The Cuban exile organizations in Miami and the mayor of the city expressed this Sunday their rejection of the Cuban team’s participation in the World Baseball Classic, whose semi-finals and final will be played this Sunday in the city, because they will do so in the name of “a repressive regime.
“Our fight is not against baseball players, our fight is against the regime that enslaves all Cubans. We call on baseball players to express their solidarity with this people who are persecuted, repressed and imprisoned,” Orlando said. Gutiérrez, of the Assembly of the Cuban Resistance, during a press conference held this Sunday in front of the LoanDepot Park stadium.
In this venue located in the Little Havana neighborhood, home of the Miami Marlins Major League Baseball (MLB) team, teams from Cuba and the United States will play one of the two semi-finals of the tournament, which will be the first time since 2006 that the Caribbean island has reached this stage.
He will do so in the midst of controversy, because for the first time in the history of this competition, Cuba has allowed professional MLB players to wear the jersey of the national team, to which Luis Robert and Yoán Moncada, of the White Sox of Chicago, and Andy Ibáñez, of the Detroit Tigers.

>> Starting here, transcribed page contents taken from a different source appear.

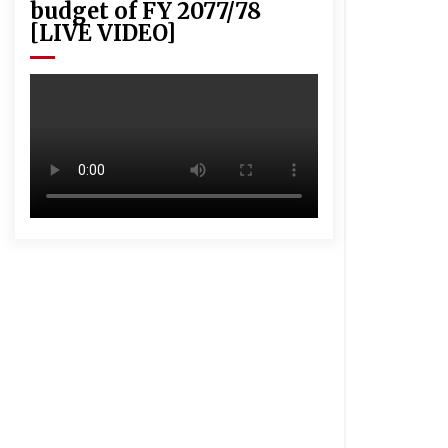
budget of FY 2077/78
[LIVE VIDEO]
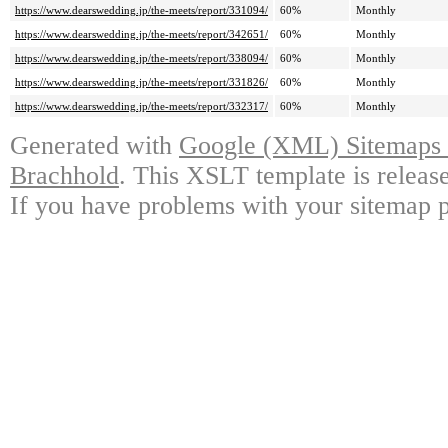
https://www.dearswedding.jp/the-meets/report/331094/
60%
Monthly
https://www.dearswedding.jp/the-meets/report/342651/
60%
Monthly
https://www.dearswedding.jp/the-meets/report/338094/
60%
Monthly
https://www.dearswedding.jp/the-meets/report/331826/
60%
Monthly
https://www.dearswedding.jp/the-meets/report/332317/
60%
Monthly
Generated with
Google (XML) Sitemaps G
Brachhold
. This XSLT template is releas
If you have problems with your sitemap p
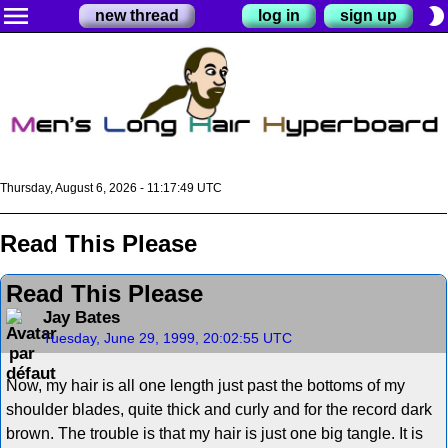
menu
brightness_2
new thread
log in
sign up
Thursday, August 6, 2026 - 11:17:49 UTC
Read This Please
Read This Please
Jay Bates
Tuesday, June 29, 1999, 20:02:55 UTC
Now, my hair is all one length just past the bottoms of my
shoulder blades, quite thick and curly and for the record dark
brown. The trouble is that my hair is just one big tangle. It is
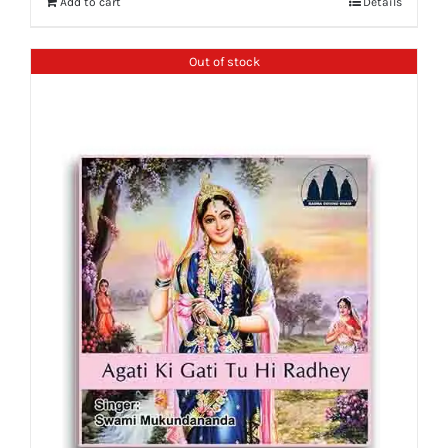
Add to cart
Details
Out of stock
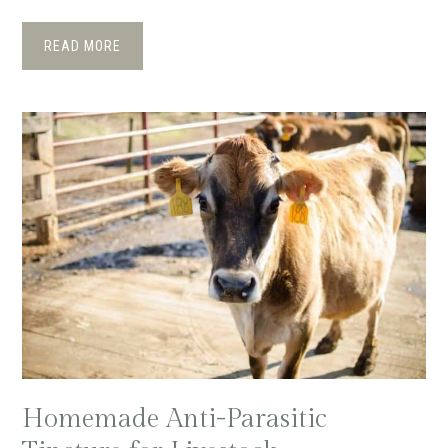
READ MORE
Homemade Anti-Parasitic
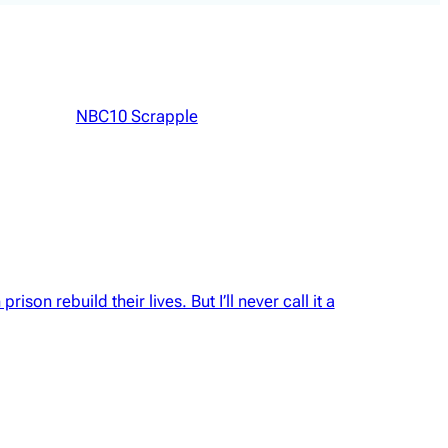
NBC10 Scrapple
rison rebuild their lives. But I’ll never call it a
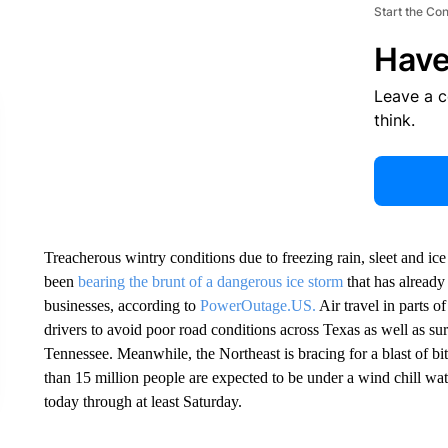
Start the Co
Have
Leave a 
think.
Treacherous wintry conditions due to freezing rain, sleet and ic
been
bearing the brunt of a dangerous ice storm
that has alread
businesses, according to
PowerOutage.US.
Air travel in parts o
drivers to avoid poor road conditions across Texas as well as 
Tennessee. Meanwhile, the Northeast is bracing for a blast of bit
than 15 million people are expected to be under a wind chill wat
today through at least Saturday.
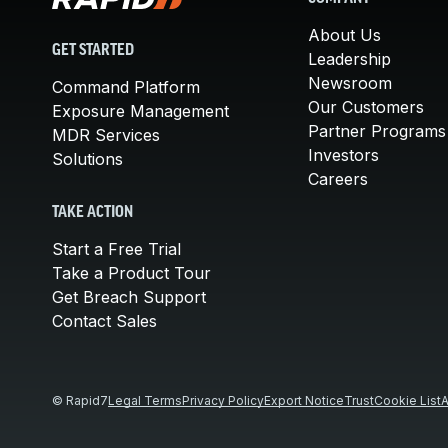
About Us
GET STARTED
Leadership
Newsroom
Command Platform
Our Customers
Exposure Management
Partner Programs
MDR Services
Investors
Solutions
Careers
TAKE ACTION
Start a Free Trial
Take a Product Tour
Get Breach Support
Contact Sales
© Rapid7
Legal Terms
Privacy Policy
Export Notice
Trust
Cookie List
A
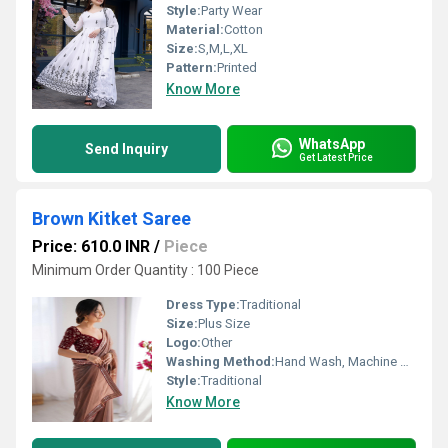
Style:
Party Wear
Material:
Cotton
Size:
S,M,L,XL
Pattern:
Printed
Know More
WhatsApp
Send Inquiry
Get Latest Price
Brown Kitket Saree
Price: 610.0 INR
/
Piece
Minimum Order Quantity : 100 Piece
Dress Type:
Traditional
Size:
Plus Size
Logo:
Other
Washing Method:
Hand Wash, Machine Wash
Style:
Traditional
Know More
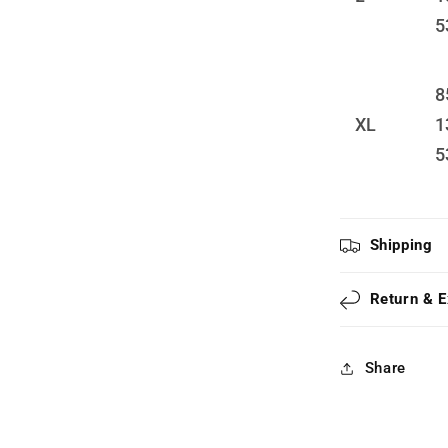
5
8
XL
1
5
Shipping
Return & 
Share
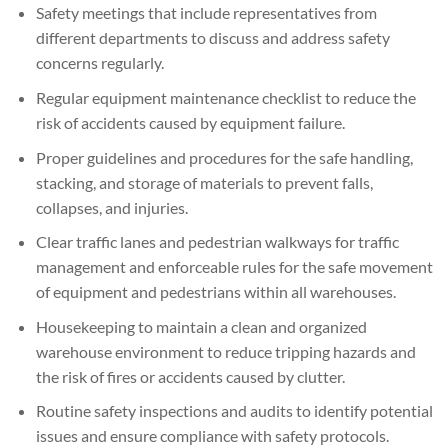
Safety meetings that include representatives from
different departments to discuss and address safety
concerns regularly.
Regular equipment maintenance checklist to reduce the
risk of accidents caused by equipment failure.
Proper guidelines and procedures for the safe handling,
stacking, and storage of materials to prevent falls,
collapses, and injuries.
Clear traffic lanes and pedestrian walkways for traffic
management and enforceable rules for the safe movement
of equipment and pedestrians within all warehouses.
Housekeeping to maintain a clean and organized
warehouse environment to reduce tripping hazards and
the risk of fires or accidents caused by clutter.
Routine safety inspections and audits to identify potential
issues and ensure compliance with safety protocols.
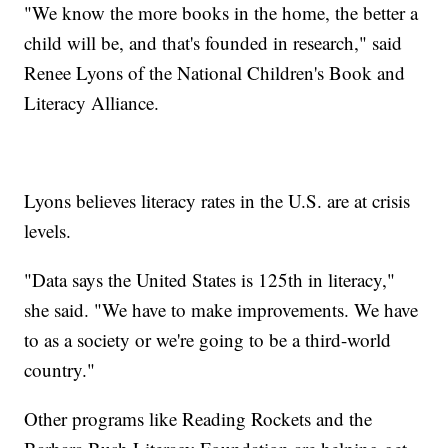
"We know the more books in the home, the better a
child will be, and that's founded in research," said
Renee Lyons of the National Children's Book and
Literacy Alliance.
Lyons believes literacy rates in the U.S. are at crisis
levels.
"Data says the United States is 125th in literacy,"
she said. "We have to make improvements. We have
to as a society or we're going to be a third-world
country."
Other programs like Reading Rockets and the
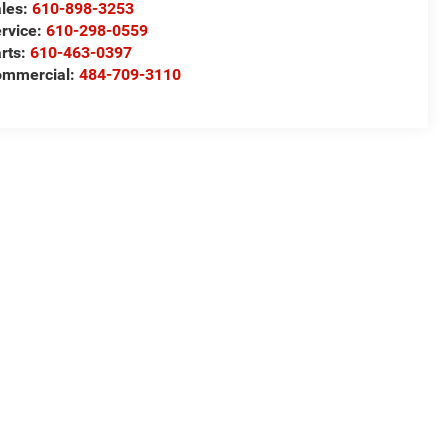
les:
610-898-3253
rvice:
610-298-0559
rts:
610-463-0397
ommercial:
484-709-3110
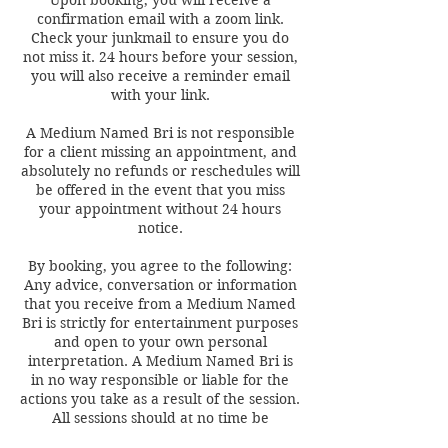
Upon booking, you will receive a
confirmation email with a zoom link.
Check your junkmail to ensure you do
not miss it. 24 hours before your session,
you will also receive a reminder email
with your link.
A Medium Named Bri is not responsible
for a client missing an appointment, and
absolutely no refunds or reschedules will
be offered in the event that you miss
your appointment without 24 hours
notice.
By booking, you agree to the following:
Any advice, conversation or information
that you receive from a Medium Named
Bri is strictly for entertainment purposes
and open to your own personal
interpretation. A Medium Named Bri is
in no way responsible or liable for the
actions you take as a result of the session.
All sessions should at no time be
regarded as legal, medical, financial,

Opposition from exile groups was immediate given that, as they denounce today, this sport, like the arts and other disciplines, is used by the Cuban government for political and propaganda purposes.
“I wish we lived in a world in which all Cubans could support Cuba together,” lamented Gutiérrez, who reminded political prisoners that he maintains the “savage tyranny” that rules Cuba.
“We hope that the Castro dictatorship will be defeated on this pitch,” said opponent and former politician Jorge Luis García Pérez, “Antúnez”, who revealed that after the fifth inning of today’s game, the Cubans present in the stadium they will stand up in protest.
‘Antúnez’ admitted that he cannot applaud these “players” who will play this Sunday because “they represent this dictatorship wrongly called revolution”, while the exiled Silvia Iriondo pointed out that today “Cuba does not is not only the one who controls the citizens but also the baseball team”.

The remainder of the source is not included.